= United States Professional Poolplayers Association =

UPA Logo

The United States Professional Poolplayers Association (UPA) is the governing body for the sport of men's professional pool in the United States, as well as the organizer of a major national amateur league, and a variety of pro and amateur tournaments. The organization, now based in Manhattan, was founded in January 2002 in Arizona by professional players, to replace several competing and dysfunctional men's professional pool organizations which had suffered years of problems such as inability to pay out winnings or to keep a stable schedule of competitions. UPA was formerly named the United States Pool Players Association, and has also frequently been unofficially referred to as USPPA or USPA, especially in reference to its professional side versus its amateur UPA League operations. The UPA Tour series of pro tournaments cover multiple pool disciplines, including eight-ball, nine-ball, ten-ball, and straight pool; the amateur UPA National Championships are team eight- and nine-ball events. The organization also offers instructional programs, and event promotion/production for pool tournaments and trade shows.

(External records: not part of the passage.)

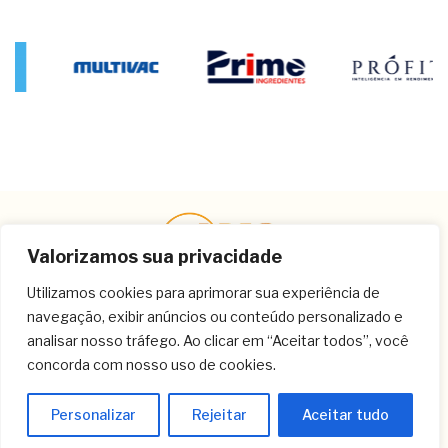
Valorizamos sua privacidade
Utilizamos cookies para aprimorar sua experiência de
navegação, exibir anúncios ou conteúdo personalizado e
Contato
analisar nosso tráfego. Ao clicar em “Aceitar todos”, você
concorda com nosso uso de cookies.
(11) 3259-9213
(11) 3259-8266
Personalizar
Rejeitar
Aceitar tudo
(11) 3120-6348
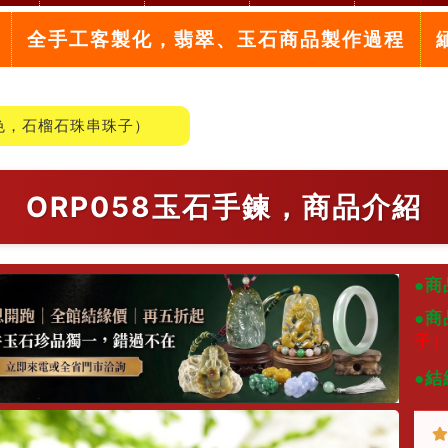
全手工客製化，翡翠、玉石商品製作過程
色，石榴石珠串珠子）
ORP058玉石手鍊，商品介紹
●商
●商
子
●結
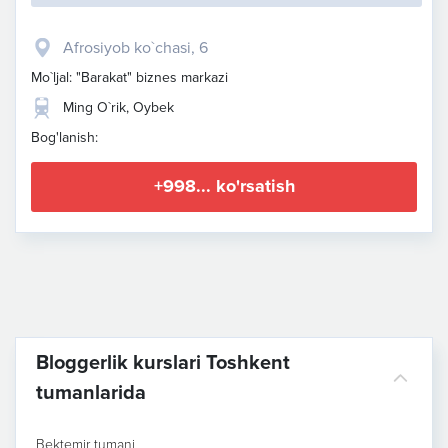
Afrosiyob ko`chasi, 6
Mo`ljal: "Barakat" biznes markazi
Ming O`rik, Oybek
Bog'lanish:
+998... ko'rsatish
Bloggerlik kurslari Toshkent
tumanlarida
Bektemir tumani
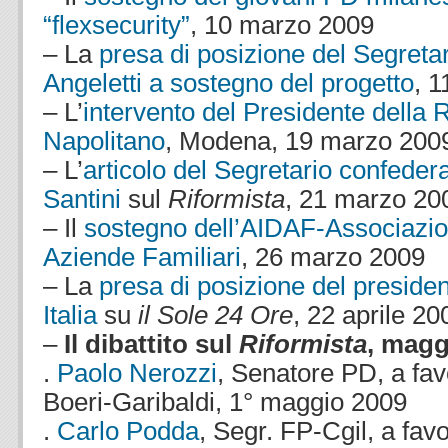
“flexsecurity”
, 10 marzo 2009
– La
presa di posizione del Segretari
Angeletti a sostegno del progetto
, 
– L’
intervento del Presidente della 
Napolitano
, Modena, 19 marzo 200
– L’
articolo del Segretario confedera
Santini
sul
Riformista
, 21 marzo 20
– Il
sostegno dell’AIDAF-Associazion
Aziende Familiari
, 26 marzo 2009
– La
presa di posizione del presid
Italia
su
il Sole 24 Ore
, 22 aprile 20
–
Il dibattito sul
Riformista
, magg
.
Paolo Nerozzi
, Senatore PD, a fav
Boeri-Garibaldi, 1° maggio 2009
.
Carlo Podda
, Segr. FP-Cgil, a fav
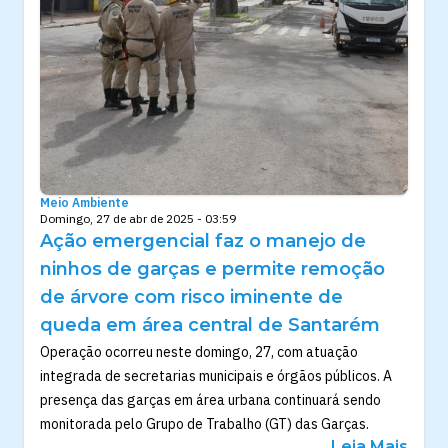
Meio Ambiente
Domingo, 27 de abr de 2025 - 03:59
Ação emergencial faz o manejo de
ninhos de garças e permite remoção
de árvore com risco iminente de
queda em área central de Santarém
Operação ocorreu neste domingo, 27, com atuação
integrada de secretarias municipais e órgãos públicos. A
presença das garças em área urbana continuará sendo
monitorada pelo Grupo de Trabalho (GT) das Garças.
Leia Mais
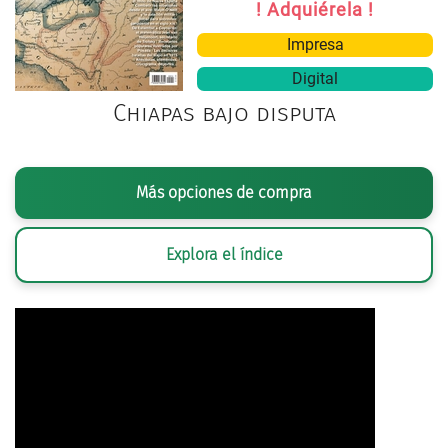
! Adquiérela !
Impresa
Digital
Chiapas bajo disputa
Más opciones de compra
Explora el índice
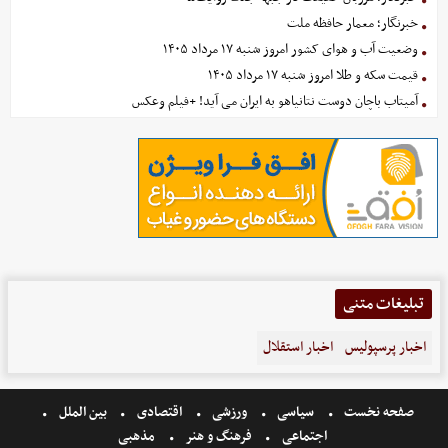
خبرنگار؛ معمار حافظه ملت
وضعیت آب و هوای کشور امروز شنبه ۱۷ مرداد ۱۴۰۵
قیمت سکه و طلا امروز شنبه ۱۷ مرداد ۱۴۰۵
آمیتاب باچان دوست نتانیاهو به ایران می آید! +فیلم وعکس
تبلیغات متنی
اخبار پرسپولیس
اخبار استقلال
صفحه نخست
سیاسی
ورزشی
اقتصادی
بین الملل
اجتماعی
فرهنگ و هنر
مذهبی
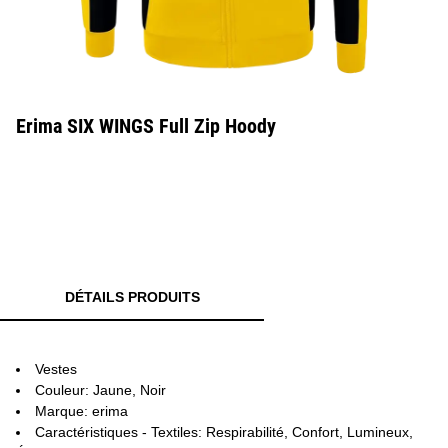
Erima SIX WINGS Full Zip Hoody
DÉTAILS PRODUITS
Vestes
Couleur: Jaune, Noir
Marque: erima
Caractéristiques - Textiles: Respirabilité, Confort, Lumineux,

On the professional side, the Billiard Congress of America, which is the World Pool-Billiard Association (WPA) US-national affiliate, officially recognizes the UPA as the men's pro pool competition association for the United States, making it the present counterpart of the Women's Professional Billiards Association (WPBA). On the amateur side, UPA is one of a half-dozen or so major national leagues.

==UPA League==
In the 2000s, UPA launched an amateur league program named the UPA League (originally the League of Champions); UPA describes it as "a pool league designed by professionals for the serious player." While it is mostly team-based, UPA also offers singles competition, and is not gender-or age-divided, which is an unusual lack of categorization. Most distinguishing of all is that league members can use their singles match records in the league to leverage their way into formal professional play as ranked UPA Touring Professional Program (UPA Tour) members, qualified to compete in pro-only events. For example, a record of 20 UPA League singles matches within the year, and payment of the UPA Tour membership fee, qualifies a player to compete in the Vegas Championships.

Like most leagues, it operates on a local franchise licensing (for-profit) basis. Because the league uses a handicapping system (as found in most amateur leagues) that in UPA's case ranges from beginner to expert, professional players are actually eligible to play in the UPA League (with the maximum-skill-level handicap); this permissiveness is highly unusual in an amateur league in any sport. As in most leagues, membership is annually renewed, and active players also pay nightly dues on the nights they play (a portion of which goes into prize funds).

The league has an annual national amateur championship, held in Las Vegas, Nevada (where most other large US-based leagues do the same; a single events vendor/promoter warehouses thousands of Diamond and Valley-Dynamo "" tables rented out by all of these events each year). The UPA National Championships are a week-long set of tournament brackets in various divisions, most of them team-based play but also featuring singles mini-tournaments. Various marketing materials also use the names UPA Nationals and UPA Las Vegas Nationals. The seventh annual UPA Nationals will be held June 22–28, 2020, at Binion's Casino, and offers a combined nine-ball and eight-ball prize fund of US$40,000 in the team competitions, which (depending on division) may pay out all the way down to 16th place. The dress code of the UPA Nationals is stricter than most amateur events, in that it requires matching team shirts.

==UPA Tour==
The UPA Tour (in long form, the UPA Touring Professional Program) is a professional tournament series and player ranking system with an annual membership fee. Some events have more open registrations, especially when co-organized with other bodies, and all of them are open to certain qualifying UPA League players with 20 or more singles matches played in the current year.

The organization has previously co-sponsored other noteworthy events, including the 2005 World Summit of Pool.

==Other programs==
The UPA also offers pool instruction by professionals via UPA Pool School events, held primarily in Las Vegas. The organization has also sometimes provided pool-related event promotion and production, including for tournaments and vendor exhibitions.